Let $\phi =1$. Then $\phi$ is invariant under $S_n$, so $\psi$ is fixed by every permutation fixing $\phi$. By Theorem 12.1.6. $\psi$ is a rational function of $\phi$ with coefficients in $K=F({\sigma }_1,\dots ,{\sigma }_n)$, i.e., $\psi \in K(\phi )=K(1)=K$. So $\psi \in F({\sigma }_1,\dots ,{\sigma }_n)$.

$\text{∙}$

Suppose that $\psi \in F(x_1,\dots ,x_n)$ is invariant under $A_n$. Let $\phi =\sqrt{\mathrm{\Delta }}$. As the characteristic is not 2, by Proposition 2.4.1, $\sigma \cdot \sqrt{\mathrm{\Delta }}=\sqrt{\mathrm{\Delta }}$ if and only if $\sigma \in A_n$, so $H(\phi )=H(\sqrt{\mathrm{\Delta }})=A_n$. Thus $\psi$ is fixed by every permutation fixing $\phi$.

By Theorem 12.1.6. $\psi$ is a rational function of $\phi =\sqrt{\mathrm{\Delta }}$ with coefficients in $K=F({\sigma }_1,\dots ,{\sigma }_n)$, so $\psi \in K(\sqrt{\mathrm{\Delta }})$.
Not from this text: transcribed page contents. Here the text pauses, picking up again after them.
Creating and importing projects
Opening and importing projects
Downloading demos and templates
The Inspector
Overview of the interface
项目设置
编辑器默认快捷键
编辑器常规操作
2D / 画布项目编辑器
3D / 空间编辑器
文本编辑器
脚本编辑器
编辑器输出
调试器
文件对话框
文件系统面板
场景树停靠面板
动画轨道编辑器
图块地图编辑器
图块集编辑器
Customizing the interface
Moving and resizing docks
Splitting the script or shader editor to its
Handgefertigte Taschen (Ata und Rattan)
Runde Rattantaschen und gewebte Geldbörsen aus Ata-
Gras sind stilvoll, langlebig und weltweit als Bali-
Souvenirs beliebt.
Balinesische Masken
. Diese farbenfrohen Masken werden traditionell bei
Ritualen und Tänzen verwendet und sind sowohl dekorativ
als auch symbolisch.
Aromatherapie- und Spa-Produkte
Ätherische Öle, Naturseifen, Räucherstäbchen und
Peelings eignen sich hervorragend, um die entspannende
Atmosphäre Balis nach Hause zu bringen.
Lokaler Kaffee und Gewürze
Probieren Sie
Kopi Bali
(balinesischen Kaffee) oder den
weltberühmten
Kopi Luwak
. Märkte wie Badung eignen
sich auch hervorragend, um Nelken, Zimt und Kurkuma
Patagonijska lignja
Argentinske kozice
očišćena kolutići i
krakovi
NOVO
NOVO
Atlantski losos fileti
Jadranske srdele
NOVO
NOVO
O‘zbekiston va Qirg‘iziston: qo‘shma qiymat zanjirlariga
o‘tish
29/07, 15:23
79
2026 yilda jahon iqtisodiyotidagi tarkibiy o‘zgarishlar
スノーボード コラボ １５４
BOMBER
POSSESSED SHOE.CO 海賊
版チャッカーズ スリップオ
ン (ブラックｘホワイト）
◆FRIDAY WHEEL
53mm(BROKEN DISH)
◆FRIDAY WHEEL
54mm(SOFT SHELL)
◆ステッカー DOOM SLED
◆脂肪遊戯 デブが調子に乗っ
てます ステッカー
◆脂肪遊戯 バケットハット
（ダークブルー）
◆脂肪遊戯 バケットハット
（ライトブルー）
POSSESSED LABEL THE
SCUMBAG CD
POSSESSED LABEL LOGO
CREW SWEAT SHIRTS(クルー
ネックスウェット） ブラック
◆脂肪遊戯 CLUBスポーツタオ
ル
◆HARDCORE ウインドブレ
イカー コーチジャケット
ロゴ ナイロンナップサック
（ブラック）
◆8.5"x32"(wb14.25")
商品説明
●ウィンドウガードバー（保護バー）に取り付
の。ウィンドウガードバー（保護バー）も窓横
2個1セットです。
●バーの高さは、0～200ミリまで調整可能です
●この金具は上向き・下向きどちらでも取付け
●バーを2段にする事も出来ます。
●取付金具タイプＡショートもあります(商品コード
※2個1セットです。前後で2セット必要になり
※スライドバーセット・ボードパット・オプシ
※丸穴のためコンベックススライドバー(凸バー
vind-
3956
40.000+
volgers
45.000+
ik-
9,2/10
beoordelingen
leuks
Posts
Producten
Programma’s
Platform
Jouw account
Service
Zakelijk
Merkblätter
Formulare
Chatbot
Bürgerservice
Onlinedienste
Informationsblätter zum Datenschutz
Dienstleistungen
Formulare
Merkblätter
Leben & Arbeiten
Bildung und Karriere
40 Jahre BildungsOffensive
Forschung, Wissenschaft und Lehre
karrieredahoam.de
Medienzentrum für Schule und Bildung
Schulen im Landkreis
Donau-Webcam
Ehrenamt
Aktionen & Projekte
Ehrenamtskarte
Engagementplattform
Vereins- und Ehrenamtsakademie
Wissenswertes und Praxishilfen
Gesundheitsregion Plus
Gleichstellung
$\sqrt{\mathrm{\Delta }}\notin K$, because $\tau \cdot \sqrt{\mathrm{\Delta }}=-\sqrt{\mathrm{\Delta }}\ne \sqrt{\mathrm{\Delta }}$ for every transposition $\tau$. Therefore $K\subset K(\sqrt{\mathrm{\Delta }})$ is a quadratic extension, and $(1,\sqrt{\mathrm{\Delta }})$ is a basis of $K(\sqrt{\mathrm{\Delta }})$ over $K$. Therefore

$$\psi =A+B\sqrt{\mathrm{\Delta }},A,B\in K=F({\sigma }_1,\dots ,{\sigma }_n).$$

So Theorem 7.4.4 follows from Theorem 12.1.6.